The Federal Energy Regulatory Commission (FERC) has approved the first new major liquefied natural gas project in more than two years. It represents a significant fillip for the sector and for customers in Europe with an appetite for more US LNG shipments.

FERC consists of three Democratic and two Republican commissioners and voted unanimously to approve Commonwealth LNG’s application to build and operate a 1.18 billion cubic feet-per-day export terminal in Lake Charles.

LNG demand has climbed all year, with the war in Ukraine pushing up the price of energy around the world. And European countries in particular are seeking alternative sources to Russian gas.

The gas industry has welcomed the commitments President Joe Biden has made and the exports he has approved on his watch. Since March, the Department of Energy has approved billions of cubic feet in additional export authorizations at both existing facilities and at others that are FERC-approved but not yet operational.

There are seven operating LNG export terminals, most of which are located on the Gulf Coast; more than a dozen have been approved but are incomplete.

Rich Glick, who is a Democrat and chairman of the FERC, said federal natural gas law covering LNG terminals requires the panel to approve the facilities unless they are contrary to public interests.
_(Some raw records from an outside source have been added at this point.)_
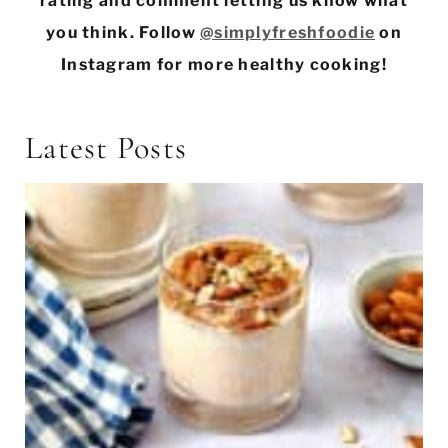
rating and comment letting us know what
you think. Follow
@simplyfreshfoodie
on
Instagram for more healthy cooking!
Latest Posts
But Glick said he was concerned that the terminal will produce the equivalent of 3.5 million tonnes of carbon emissions per year. “I still am at a loss as to why we don’t at least assess the significance of the greenhouse gas emissions in terms of making our determination,” he said.

Only this week the research house McKinsey put out a report on the potential of North America to export gas to Europe to tackle the current energy crisis.